In a second RFA report, the “illegal religious activity” that caused the incident was identified as cross-village worship – the act of villagers praying at a religious site in another village. Police were trying to prevent residents from hamlet No. 3 of No. 16 village from praying in a mosque in hamlet No. 2 of No. 16 village, according to an interview with the Chinese Communist Party secretary of No. 16 village. After police herded the four worshippers from the mosque into a police car, a large crowd gathered around the car and reached 600 people, mostly returning from prayers at the mosque. Police brought in 500 personnel including a SWAT team. Inflammatory comments from the Han police chief, Wu Guiliang, incensed the crowd, which threw stones, and police then fired guns haphazardly into the crowd. The skirmish erupted after police shot a four-year-old Uyghur girl, Subhinur Memet, who is now recovering from leg injuries.

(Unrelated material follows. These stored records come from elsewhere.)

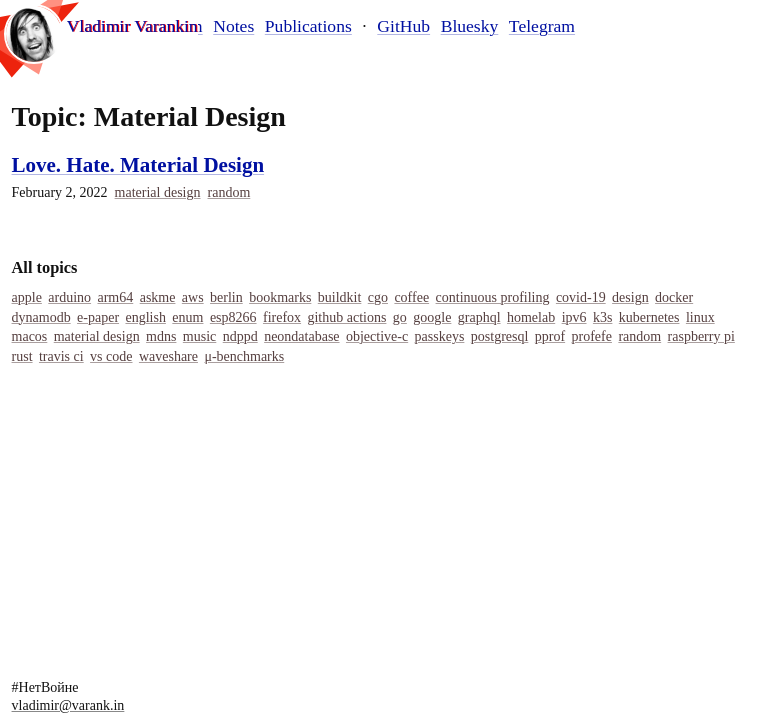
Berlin (226, 297)
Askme (158, 297)
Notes (233, 26)
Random (229, 192)
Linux (700, 317)
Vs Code (111, 356)
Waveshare (168, 356)
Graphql (479, 317)
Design (630, 297)
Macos (30, 336)
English (145, 317)
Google (432, 317)
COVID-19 (581, 297)
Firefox (282, 317)
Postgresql (500, 336)
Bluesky (470, 26)
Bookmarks (280, 297)
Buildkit (340, 297)
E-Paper (98, 317)
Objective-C (377, 336)
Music (199, 336)
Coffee (411, 297)
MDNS (161, 336)
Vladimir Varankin (137, 26)
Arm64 (115, 297)
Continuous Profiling (493, 297)
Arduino (69, 297)
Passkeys (440, 336)
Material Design (158, 192)
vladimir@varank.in (68, 705)
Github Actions (346, 317)
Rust (22, 356)
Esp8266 (233, 317)
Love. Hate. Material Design (138, 165)
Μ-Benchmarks (244, 356)
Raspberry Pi (701, 336)
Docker (674, 297)
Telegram (542, 26)
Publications (308, 26)
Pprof (550, 336)
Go (400, 317)
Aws (193, 297)
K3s (602, 317)
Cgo (378, 297)
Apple (27, 297)
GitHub (403, 26)
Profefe (592, 336)
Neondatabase (301, 336)
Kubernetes (649, 317)
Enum (187, 317)
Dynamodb (41, 317)
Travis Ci (61, 356)
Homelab (531, 317)
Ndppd (240, 336)
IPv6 (574, 317)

“China’s unlawful restrictions on peaceful religious practice are at the heart of yet another conflict in East Turkestan, coupled with brutal police tactics. What began as a few young men trying to worship freely in the mosque of their choice has turned into a violent and bloody incident in China’s shameful history of repression in East Turkestan,” said UAA General Secretary Omer Kanat in a statement. “UAA roundly condemns these shootings and the tragic death of three Uyghurs in the incident, as well as those injured including four-year-old Subhinur.”
It is the latest in a series of violent incidents in the region, and in the aftermath Chinese officials have implemented a similar pattern of media blackout. Immediately following the incident, the Central Propaganda Department issued a warning: “The media are absolutely forbidden from reporting on the August 7 rioting and looting in Aksu Prefecture, Xinjiang Province,” according to the China Digital Times. The Hong Kong-based Mingpao Paper reported that a state media report on the incident was taken down and the Aykol police station declined to comment. The Guardian similarly reports being told by the Aykol police that “no such thing” happened.

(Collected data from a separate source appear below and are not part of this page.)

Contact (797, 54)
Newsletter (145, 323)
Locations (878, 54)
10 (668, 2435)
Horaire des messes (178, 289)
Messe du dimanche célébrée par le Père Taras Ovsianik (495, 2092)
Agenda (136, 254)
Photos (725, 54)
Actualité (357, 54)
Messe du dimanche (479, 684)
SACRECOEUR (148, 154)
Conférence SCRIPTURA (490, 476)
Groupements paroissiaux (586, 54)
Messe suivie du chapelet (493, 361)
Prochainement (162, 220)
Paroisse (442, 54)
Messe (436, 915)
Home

Sacred Right Defiled, a report by the Uyghur Human Rights Project on religious restrictions that China imposes on Uyghurs in East Turkestan, discusses China’s ban on cross-village worship, as well widespread restrictions leading up to and during Ramadan. “China does not want the world to know more about this incident or the unfair ban on cross-village worship that triggered it,” added Mr. Kanat. “In fact, it is part of China’s relentless assault on the Uyghur faith, which intensifies every year during the Holy Month of Ramadan.” This year, the cross-village ban was a major part of government strategy, RFA reported at the start of the Holy Month in July.
The latest incident occurs at a time of high tension in East Turkestan. UHRP condemned China’s massive build up of security forces throughout the region last month following incidents near Kashgar and Turpan. This week, China sentenced two Uyghurs to death for “illegal religious activities” and involvement in an incident near Kashgar in April in which 21 people were killed. At that time, the US State Department called on China to give due process protections, conduct a thorough and transparent investigation, and respect the religious rights of all its citizens. China’s state media reports on the sentencing do not share details of a thorough and transparent investigation nor offer reassurance that due process was protected.
UAA urges the international community not to ease pressure on China to cease religious persecution of Uyghurs and to increase transparency in the sentencing of Uyghurs, including those involved in this most recent incident.